After feeling a small lump in her left breast, she saw her primary care clinician (PCC), underwent a biopsy, and was initially diagnosed with stage II ductal carcinoma—a diagnosis that was changed to a stage III lobular carcinoma only after she underwent her lumpectomy. She underwent chemotherapy and radiation and was treated with tamoxifen.

After completing her treatment, all seemed fairly well. It wasn’t until June 2018 when Burman paid her PCC another visit “with achy chest wall pain that didn’t fit any diagnostic framework that I could imagine.” Unable to trace what may have been causing the pain, Burman immediately feared it may be a return of her cancer—a common worry among cancer patients with unexplainable symptoms.

Burman was ultimately diagnosed with metastatic breast cancer.

According to Burman, the greatest challenge of her new diagnosis was how to tell the news to her friends, family members, and colleagues. Living in a small community—one that she was very active and involved in—made this all the more difficult.

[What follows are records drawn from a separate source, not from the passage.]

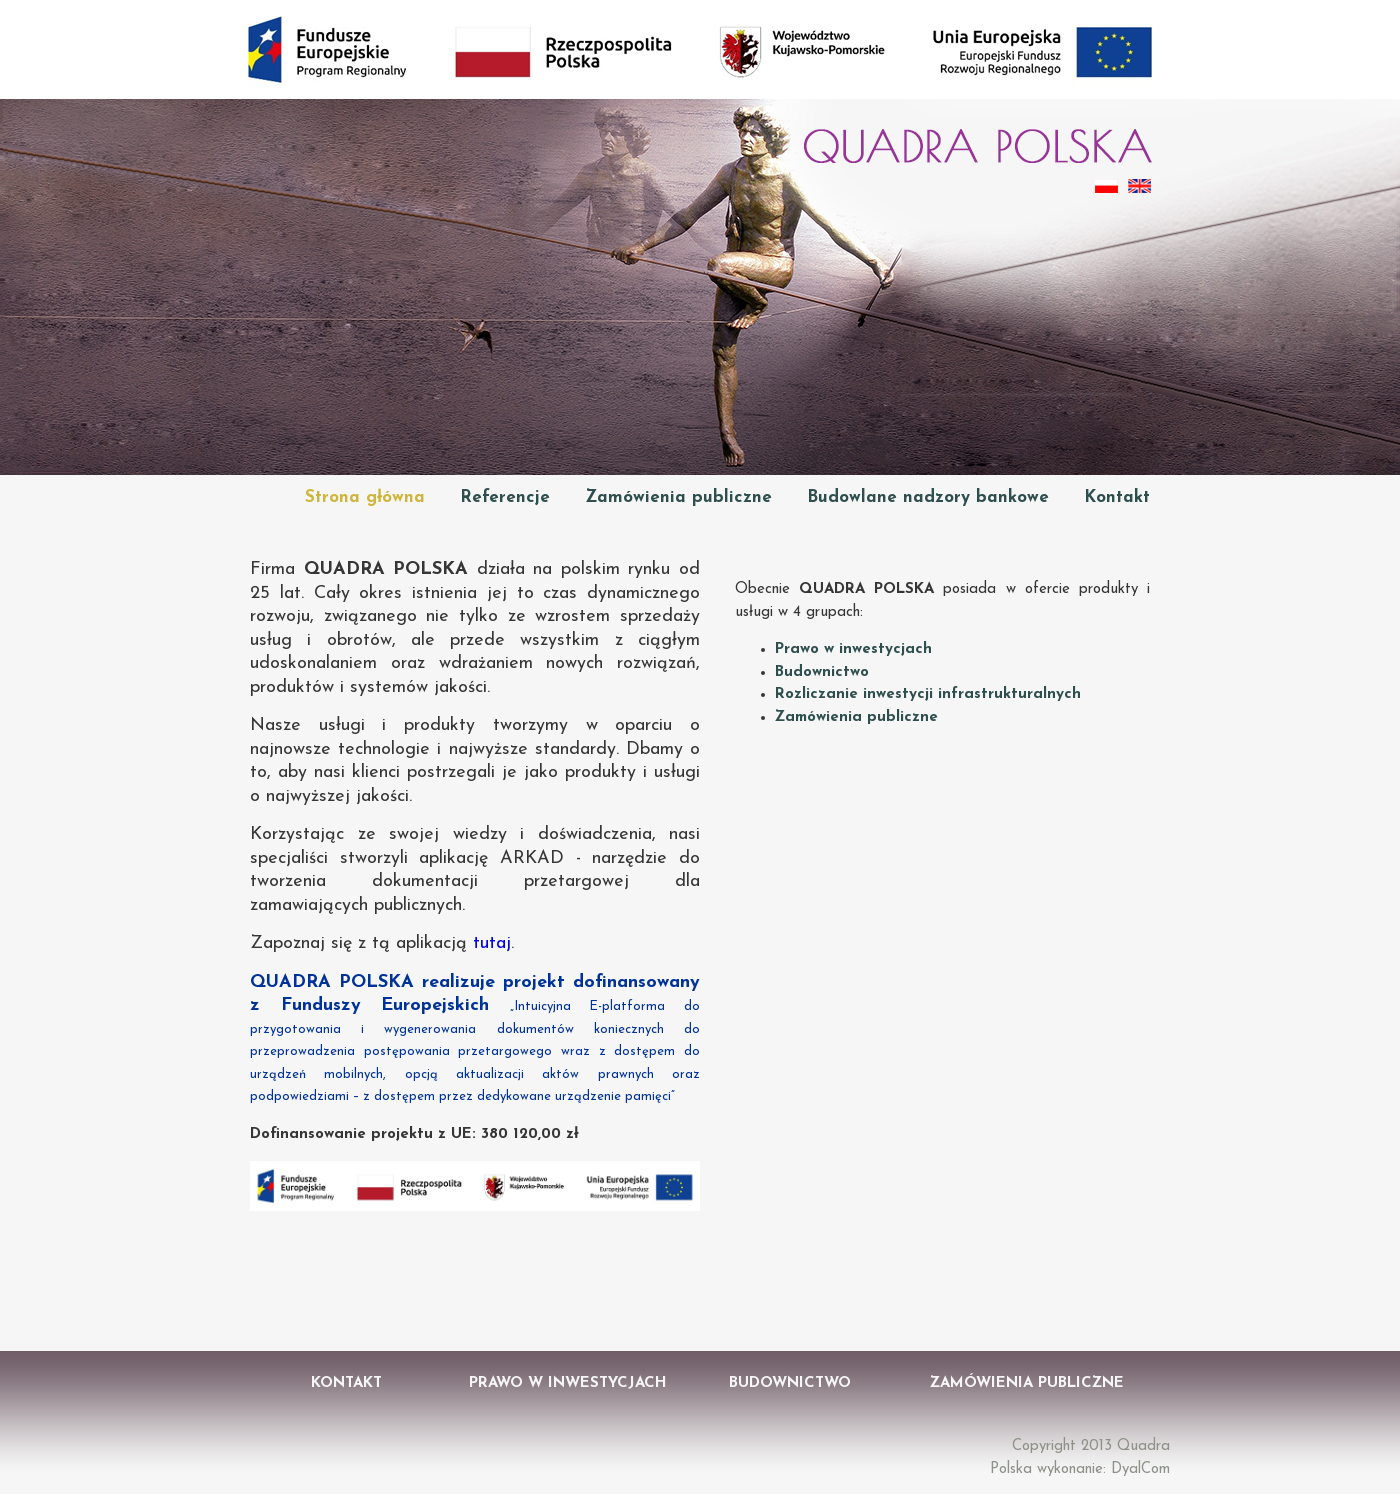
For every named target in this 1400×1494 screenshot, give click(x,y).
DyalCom (1140, 1469)
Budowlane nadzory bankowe (928, 497)
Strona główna (365, 497)
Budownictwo (822, 672)
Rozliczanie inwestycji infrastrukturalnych (928, 694)
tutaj (492, 943)
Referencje (505, 497)
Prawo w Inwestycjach (568, 1383)
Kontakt (1117, 497)
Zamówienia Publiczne (1027, 1383)
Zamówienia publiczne (678, 497)
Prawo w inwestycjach (853, 649)
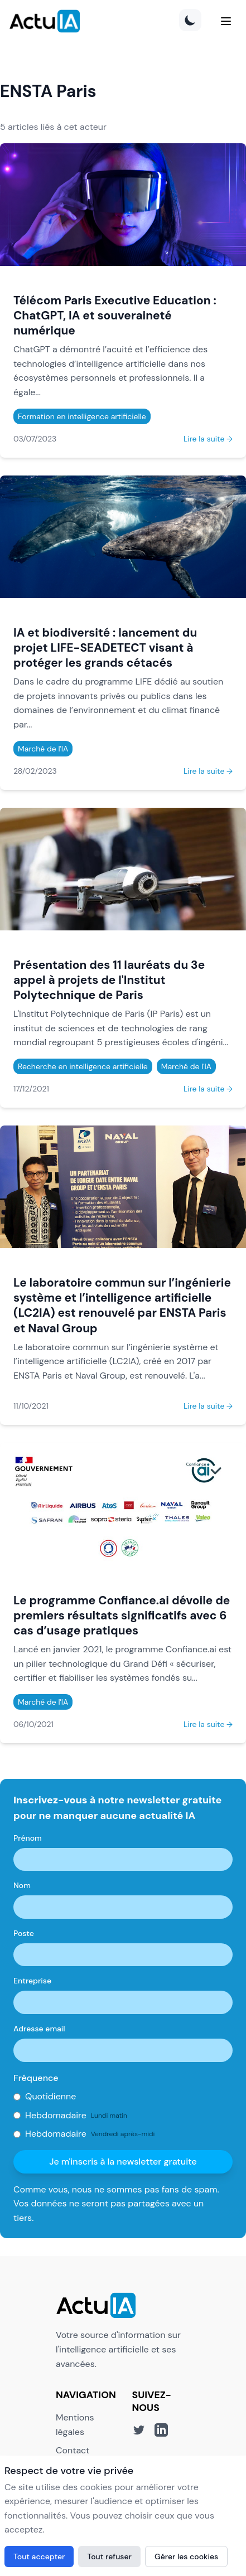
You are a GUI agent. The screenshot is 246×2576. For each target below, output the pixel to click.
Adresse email (39, 2029)
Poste (23, 1933)
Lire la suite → (208, 439)
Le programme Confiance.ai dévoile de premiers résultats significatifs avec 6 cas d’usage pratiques (121, 1615)
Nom (22, 1885)
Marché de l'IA (43, 749)
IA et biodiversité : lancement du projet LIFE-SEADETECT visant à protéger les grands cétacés (105, 647)
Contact (72, 2450)
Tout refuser (109, 2556)
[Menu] (226, 21)
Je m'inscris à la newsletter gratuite (123, 2161)
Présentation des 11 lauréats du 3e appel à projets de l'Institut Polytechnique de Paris (109, 979)
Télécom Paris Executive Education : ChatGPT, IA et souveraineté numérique (114, 315)
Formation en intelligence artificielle (82, 416)
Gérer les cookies (186, 2556)
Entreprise (32, 1981)
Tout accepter (39, 2556)
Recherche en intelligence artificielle (83, 1066)
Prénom (27, 1838)
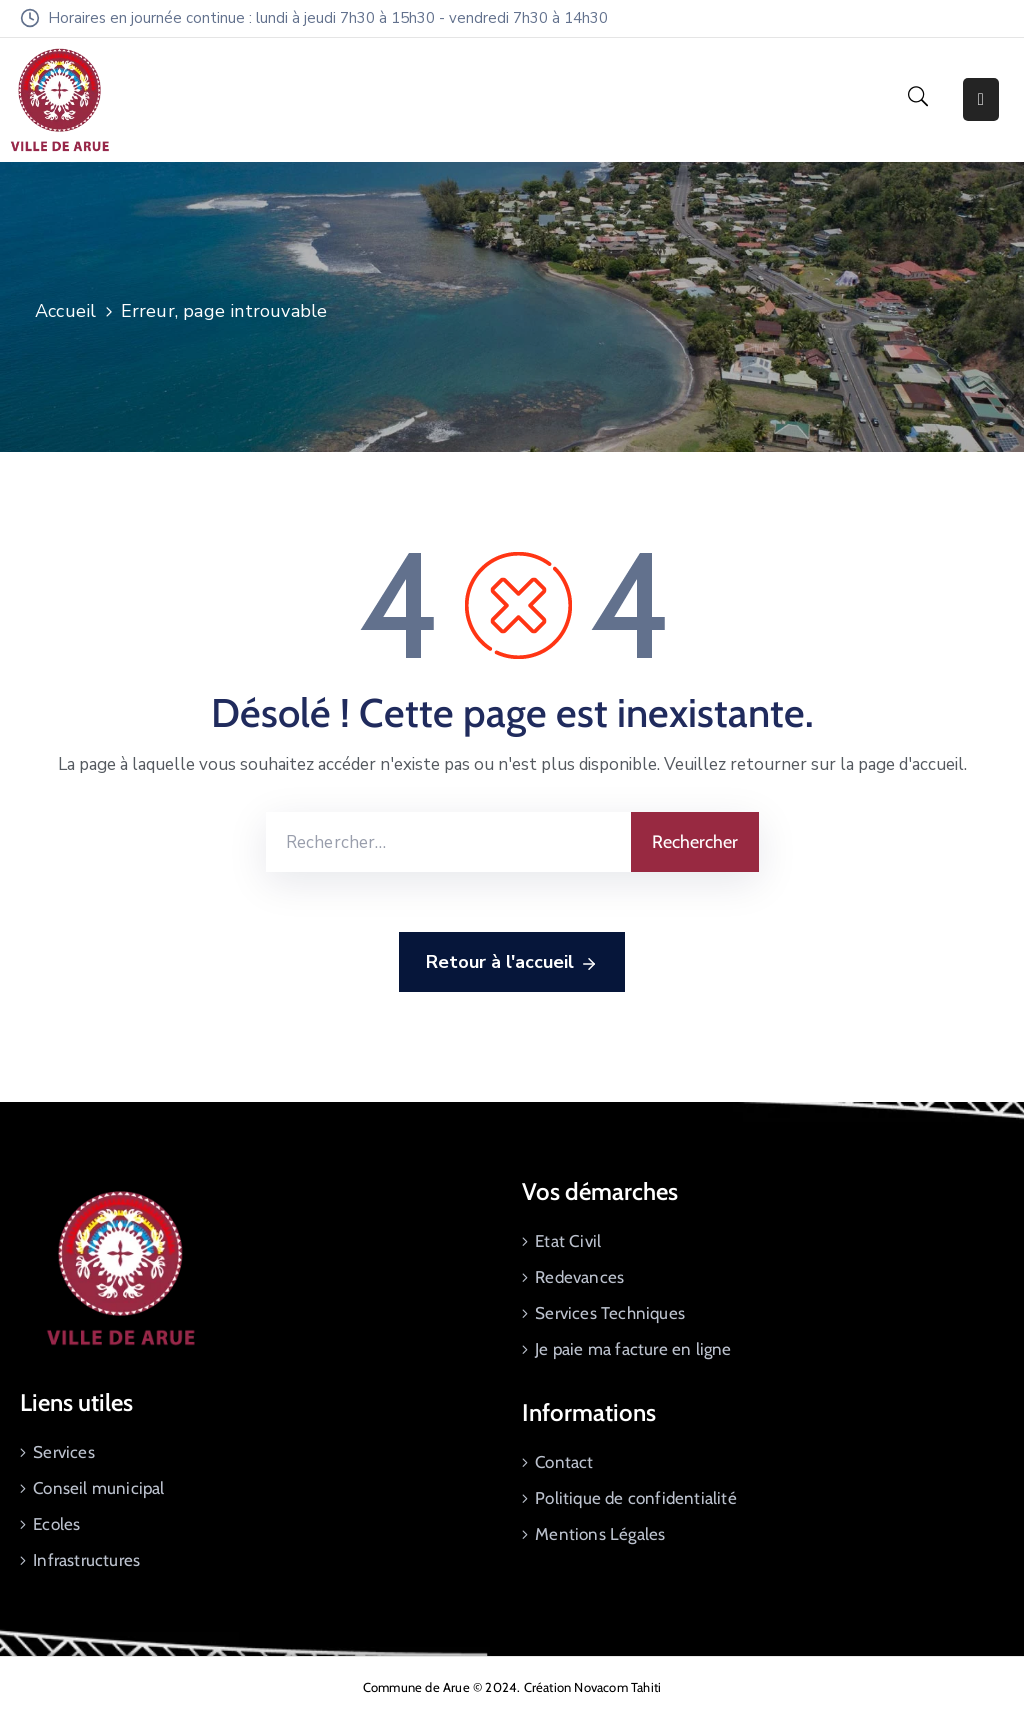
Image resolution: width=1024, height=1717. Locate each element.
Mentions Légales (600, 1534)
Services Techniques (610, 1313)
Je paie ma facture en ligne (633, 1349)
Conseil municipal (98, 1488)
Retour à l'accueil (512, 963)
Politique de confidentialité (636, 1498)
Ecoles (56, 1524)
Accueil (65, 311)
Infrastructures (86, 1560)
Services (64, 1452)
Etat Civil (568, 1241)
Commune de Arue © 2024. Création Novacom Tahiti (512, 1687)
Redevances (579, 1277)
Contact (564, 1462)
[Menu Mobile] (981, 99)
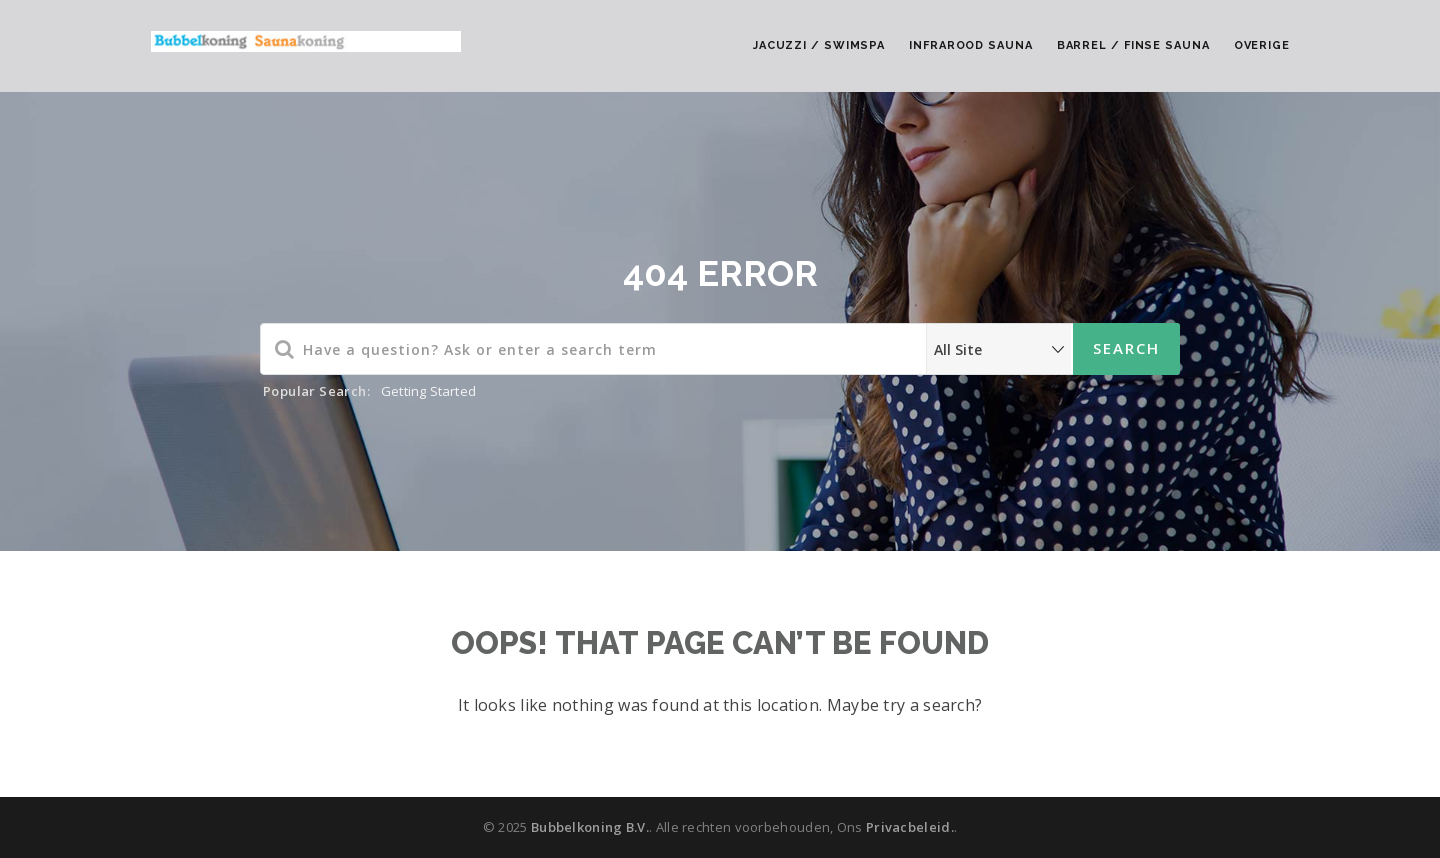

“With metastatic disease, I was also concerned that people would assume the worst and word would get out that I was terminally ill and not expected to live long,” she explained. Ultimately, sharing the news with others was “an emotionally draining process.”

However, the way that Burman’s PCC delivered the news was helpful because it clearly outlined the next steps looking forward.

“It made such a difference to me to be told of the new diagnosis in a comforting environment by my PCC who had a clear plan for next steps,” she explained.

It’s also important for PCCs to help patients make a decision on ow to use their patient portal. For instance, receiving the news of a diagnosis via the portal can be a less than positive experience.

“For me, the portal is very helpful as a way to keep track of appointments, laboratory results, and prescriptions and to communicate with my oncologist. However, finding out my diagnosis via the portal was repugnant to me, although may not be to others,” Burman explained.

Burman concluded her story by saying, “As a nurse of many years and a member of a family with other significant health issues, I thought I understood a lot about the experience of chronic disease. My experience with metastatic breast cancer, however, has given me a much deeper, even visceral, appreciation of living with a disease that is chronic and advanced. I hope that by sharing my experiences I can help other primary care clinicians deepen their understanding of life with metastatic cancer so they can sensitively give patients diagnostic and treatment information and support their patients as they receive that information and share it with others.”